_Work instructions:_ Copy the records word for word. Pictures do not go in.

_Supplied data:_
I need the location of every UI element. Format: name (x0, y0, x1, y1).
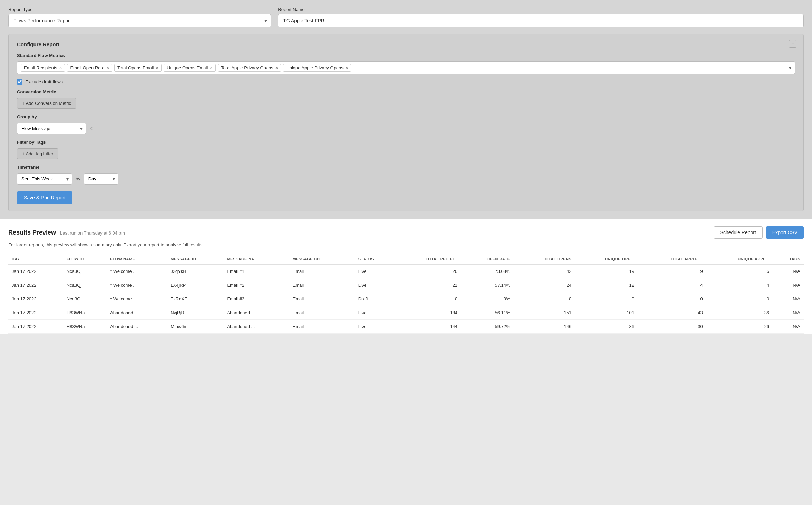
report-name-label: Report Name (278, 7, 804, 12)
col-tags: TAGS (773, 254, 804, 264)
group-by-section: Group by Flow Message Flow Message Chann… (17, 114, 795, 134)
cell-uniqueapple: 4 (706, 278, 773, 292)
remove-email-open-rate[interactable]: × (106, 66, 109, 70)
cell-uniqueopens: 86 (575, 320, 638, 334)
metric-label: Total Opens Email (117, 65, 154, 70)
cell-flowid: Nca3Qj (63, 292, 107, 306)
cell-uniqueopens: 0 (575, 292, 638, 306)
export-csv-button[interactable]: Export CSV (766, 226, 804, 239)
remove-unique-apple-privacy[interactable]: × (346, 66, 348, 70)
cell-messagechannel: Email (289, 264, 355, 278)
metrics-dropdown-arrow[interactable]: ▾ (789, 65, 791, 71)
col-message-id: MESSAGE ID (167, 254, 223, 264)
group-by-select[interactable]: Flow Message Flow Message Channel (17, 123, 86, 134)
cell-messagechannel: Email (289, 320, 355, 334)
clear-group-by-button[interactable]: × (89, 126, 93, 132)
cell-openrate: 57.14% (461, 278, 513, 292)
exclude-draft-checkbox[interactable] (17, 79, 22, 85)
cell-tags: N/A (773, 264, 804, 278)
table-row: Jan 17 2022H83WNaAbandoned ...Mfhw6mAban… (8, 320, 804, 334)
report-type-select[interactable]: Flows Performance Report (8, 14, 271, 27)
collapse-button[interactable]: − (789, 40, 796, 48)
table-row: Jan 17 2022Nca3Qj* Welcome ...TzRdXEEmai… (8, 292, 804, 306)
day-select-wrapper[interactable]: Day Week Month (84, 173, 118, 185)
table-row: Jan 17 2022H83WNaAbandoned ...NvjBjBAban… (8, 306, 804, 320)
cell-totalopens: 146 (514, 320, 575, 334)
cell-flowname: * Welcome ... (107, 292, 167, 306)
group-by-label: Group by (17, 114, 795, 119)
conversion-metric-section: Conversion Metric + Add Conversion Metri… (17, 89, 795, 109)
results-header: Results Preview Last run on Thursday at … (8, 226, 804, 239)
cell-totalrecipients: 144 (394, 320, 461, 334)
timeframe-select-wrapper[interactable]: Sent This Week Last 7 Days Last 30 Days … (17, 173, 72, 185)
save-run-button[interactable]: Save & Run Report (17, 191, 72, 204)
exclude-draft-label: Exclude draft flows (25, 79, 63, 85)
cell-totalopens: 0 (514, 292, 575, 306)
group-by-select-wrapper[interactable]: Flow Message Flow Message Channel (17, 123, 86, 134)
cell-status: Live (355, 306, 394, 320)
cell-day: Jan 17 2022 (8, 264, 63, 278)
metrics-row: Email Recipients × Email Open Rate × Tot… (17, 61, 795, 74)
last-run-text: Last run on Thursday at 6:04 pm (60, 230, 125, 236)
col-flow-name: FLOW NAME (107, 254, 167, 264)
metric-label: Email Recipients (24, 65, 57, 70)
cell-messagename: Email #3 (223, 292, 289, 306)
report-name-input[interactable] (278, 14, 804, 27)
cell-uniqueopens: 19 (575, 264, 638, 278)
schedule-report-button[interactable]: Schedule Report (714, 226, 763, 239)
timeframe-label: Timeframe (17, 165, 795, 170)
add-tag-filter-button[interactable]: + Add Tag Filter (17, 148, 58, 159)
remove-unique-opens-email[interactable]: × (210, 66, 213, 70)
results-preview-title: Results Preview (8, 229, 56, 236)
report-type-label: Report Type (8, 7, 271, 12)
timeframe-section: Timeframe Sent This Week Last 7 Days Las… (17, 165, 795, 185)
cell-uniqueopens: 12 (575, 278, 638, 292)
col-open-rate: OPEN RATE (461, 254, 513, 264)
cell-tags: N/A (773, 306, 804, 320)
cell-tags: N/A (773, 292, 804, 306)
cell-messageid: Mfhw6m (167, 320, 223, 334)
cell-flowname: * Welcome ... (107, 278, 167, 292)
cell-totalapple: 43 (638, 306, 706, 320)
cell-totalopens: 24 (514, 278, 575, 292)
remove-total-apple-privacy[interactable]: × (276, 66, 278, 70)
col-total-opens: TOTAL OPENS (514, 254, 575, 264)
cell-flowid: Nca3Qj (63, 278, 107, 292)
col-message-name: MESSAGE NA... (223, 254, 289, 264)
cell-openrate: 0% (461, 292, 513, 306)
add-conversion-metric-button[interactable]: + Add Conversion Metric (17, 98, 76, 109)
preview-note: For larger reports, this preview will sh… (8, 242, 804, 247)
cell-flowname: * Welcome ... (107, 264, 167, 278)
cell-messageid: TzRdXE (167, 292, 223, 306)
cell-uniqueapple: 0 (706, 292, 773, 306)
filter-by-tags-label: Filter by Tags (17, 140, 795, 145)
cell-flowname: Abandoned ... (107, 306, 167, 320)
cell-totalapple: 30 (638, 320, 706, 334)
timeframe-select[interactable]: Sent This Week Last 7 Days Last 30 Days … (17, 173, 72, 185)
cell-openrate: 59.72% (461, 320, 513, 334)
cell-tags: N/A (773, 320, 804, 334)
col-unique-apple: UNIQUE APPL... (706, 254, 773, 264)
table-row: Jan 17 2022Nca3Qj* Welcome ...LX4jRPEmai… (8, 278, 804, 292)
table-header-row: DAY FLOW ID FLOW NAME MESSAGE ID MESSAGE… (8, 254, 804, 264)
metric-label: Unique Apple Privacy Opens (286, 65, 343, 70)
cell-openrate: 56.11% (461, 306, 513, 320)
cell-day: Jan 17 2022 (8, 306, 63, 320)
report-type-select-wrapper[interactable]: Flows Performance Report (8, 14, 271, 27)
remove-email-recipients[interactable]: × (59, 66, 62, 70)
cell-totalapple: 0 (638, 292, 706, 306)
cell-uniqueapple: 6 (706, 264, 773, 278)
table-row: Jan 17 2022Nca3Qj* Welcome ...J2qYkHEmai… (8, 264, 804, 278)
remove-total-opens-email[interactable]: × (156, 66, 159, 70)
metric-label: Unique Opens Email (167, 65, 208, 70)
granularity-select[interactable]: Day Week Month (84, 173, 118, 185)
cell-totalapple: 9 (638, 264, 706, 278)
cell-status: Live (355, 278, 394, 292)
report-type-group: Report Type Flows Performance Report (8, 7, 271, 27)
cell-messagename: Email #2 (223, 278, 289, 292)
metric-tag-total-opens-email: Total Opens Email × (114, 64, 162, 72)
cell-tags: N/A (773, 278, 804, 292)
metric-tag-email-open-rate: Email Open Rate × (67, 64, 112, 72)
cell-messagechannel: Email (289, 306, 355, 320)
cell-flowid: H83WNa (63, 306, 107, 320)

_Answer space:_
I need the location of every UI element. Format: name (x0, y0, x1, y1).
report-name-label: Report Name (278, 7, 804, 12)
col-tags: TAGS (773, 254, 804, 264)
group-by-section: Group by Flow Message Flow Message Chann… (17, 114, 795, 134)
cell-uniqueapple: 4 (706, 278, 773, 292)
remove-email-open-rate[interactable]: × (106, 66, 109, 70)
cell-uniqueopens: 86 (575, 320, 638, 334)
metric-label: Total Opens Email (117, 65, 154, 70)
cell-flowid: Nca3Qj (63, 292, 107, 306)
cell-uniqueopens: 0 (575, 292, 638, 306)
export-csv-button[interactable]: Export CSV (766, 226, 804, 239)
remove-unique-apple-privacy[interactable]: × (346, 66, 348, 70)
cell-messagechannel: Email (289, 264, 355, 278)
metrics-dropdown-arrow[interactable]: ▾ (789, 65, 791, 71)
col-message-id: MESSAGE ID (167, 254, 223, 264)
group-by-select[interactable]: Flow Message Flow Message Channel (17, 123, 86, 134)
cell-messagechannel: Email (289, 320, 355, 334)
clear-group-by-button[interactable]: × (89, 126, 93, 132)
cell-openrate: 57.14% (461, 278, 513, 292)
exclude-draft-checkbox[interactable] (17, 79, 22, 85)
cell-tags: N/A (773, 264, 804, 278)
table-row: Jan 17 2022H83WNaAbandoned ...Mfhw6mAban… (8, 320, 804, 334)
report-type-select[interactable]: Flows Performance Report (8, 14, 271, 27)
collapse-button[interactable]: − (789, 40, 796, 48)
table-row: Jan 17 2022Nca3Qj* Welcome ...TzRdXEEmai… (8, 292, 804, 306)
day-select-wrapper[interactable]: Day Week Month (84, 173, 118, 185)
table-row: Jan 17 2022H83WNaAbandoned ...NvjBjBAban… (8, 306, 804, 320)
cell-totalopens: 146 (514, 320, 575, 334)
cell-flowname: * Welcome ... (107, 292, 167, 306)
group-by-label: Group by (17, 114, 795, 119)
conversion-metric-section: Conversion Metric + Add Conversion Metri… (17, 89, 795, 109)
results-header: Results Preview Last run on Thursday at … (8, 226, 804, 239)
cell-totalrecipients: 144 (394, 320, 461, 334)
timeframe-select-wrapper[interactable]: Sent This Week Last 7 Days Last 30 Days … (17, 173, 72, 185)
save-run-button[interactable]: Save & Run Report (17, 191, 72, 204)
exclude-draft-label: Exclude draft flows (25, 79, 63, 85)
cell-totalopens: 0 (514, 292, 575, 306)
group-by-select-wrapper[interactable]: Flow Message Flow Message Channel (17, 123, 86, 134)
cell-status: Live (355, 306, 394, 320)
cell-day: Jan 17 2022 (8, 264, 63, 278)
metrics-row: Email Recipients × Email Open Rate × Tot… (17, 61, 795, 74)
last-run-text: Last run on Thursday at 6:04 pm (60, 230, 125, 236)
col-flow-name: FLOW NAME (107, 254, 167, 264)
metric-label: Email Recipients (24, 65, 57, 70)
cell-messagename: Email #3 (223, 292, 289, 306)
report-name-input[interactable] (278, 14, 804, 27)
cell-uniqueopens: 19 (575, 264, 638, 278)
schedule-report-button[interactable]: Schedule Report (714, 226, 763, 239)
timeframe-label: Timeframe (17, 165, 795, 170)
add-tag-filter-button[interactable]: + Add Tag Filter (17, 148, 58, 159)
remove-unique-opens-email[interactable]: × (210, 66, 213, 70)
results-preview-title: Results Preview (8, 229, 56, 236)
report-type-label: Report Type (8, 7, 271, 12)
timeframe-section: Timeframe Sent This Week Last 7 Days Las… (17, 165, 795, 185)
cell-uniqueopens: 12 (575, 278, 638, 292)
col-open-rate: OPEN RATE (461, 254, 513, 264)
cell-tags: N/A (773, 306, 804, 320)
cell-tags: N/A (773, 292, 804, 306)
cell-messageid: Mfhw6m (167, 320, 223, 334)
cell-flowname: * Welcome ... (107, 278, 167, 292)
cell-totalapple: 43 (638, 306, 706, 320)
cell-totalopens: 24 (514, 278, 575, 292)
remove-total-apple-privacy[interactable]: × (276, 66, 278, 70)
col-total-opens: TOTAL OPENS (514, 254, 575, 264)
cell-flowid: Nca3Qj (63, 278, 107, 292)
col-message-name: MESSAGE NA... (223, 254, 289, 264)
cell-openrate: 0% (461, 292, 513, 306)
add-conversion-metric-button[interactable]: + Add Conversion Metric (17, 98, 76, 109)
preview-note: For larger reports, this preview will sh… (8, 242, 804, 247)
cell-flowname: * Welcome ... (107, 264, 167, 278)
cell-messageid: TzRdXE (167, 292, 223, 306)
cell-uniqueapple: 0 (706, 292, 773, 306)
filter-by-tags-label: Filter by Tags (17, 140, 795, 145)
cell-flowname: Abandoned ... (107, 306, 167, 320)
cell-totalapple: 30 (638, 320, 706, 334)
timeframe-select[interactable]: Sent This Week Last 7 Days Last 30 Days … (17, 173, 72, 185)
cell-openrate: 59.72% (461, 320, 513, 334)
cell-tags: N/A (773, 320, 804, 334)
col-unique-apple: UNIQUE APPL... (706, 254, 773, 264)
table-row: Jan 17 2022Nca3Qj* Welcome ...LX4jRPEmai… (8, 278, 804, 292)
table-header-row: DAY FLOW ID FLOW NAME MESSAGE ID MESSAGE… (8, 254, 804, 264)
metric-label: Unique Apple Privacy Opens (286, 65, 343, 70)
cell-openrate: 56.11% (461, 306, 513, 320)
cell-day: Jan 17 2022 (8, 306, 63, 320)
report-type-select-wrapper[interactable]: Flows Performance Report (8, 14, 271, 27)
remove-email-recipients[interactable]: × (59, 66, 62, 70)
cell-totalapple: 0 (638, 292, 706, 306)
cell-uniqueapple: 6 (706, 264, 773, 278)
table-row: Jan 17 2022Nca3Qj* Welcome ...J2qYkHEmai… (8, 264, 804, 278)
remove-total-opens-email[interactable]: × (156, 66, 159, 70)
metric-label: Unique Opens Email (167, 65, 208, 70)
granularity-select[interactable]: Day Week Month (84, 173, 118, 185)
cell-totalapple: 9 (638, 264, 706, 278)
cell-status: Live (355, 278, 394, 292)
report-type-group: Report Type Flows Performance Report (8, 7, 271, 27)
cell-messagename: Email #2 (223, 278, 289, 292)
metric-tag-total-opens-email: Total Opens Email × (114, 64, 162, 72)
cell-tags: N/A (773, 278, 804, 292)
metric-tag-email-open-rate: Email Open Rate × (67, 64, 112, 72)
cell-messagechannel: Email (289, 306, 355, 320)
cell-flowid: H83WNa (63, 306, 107, 320)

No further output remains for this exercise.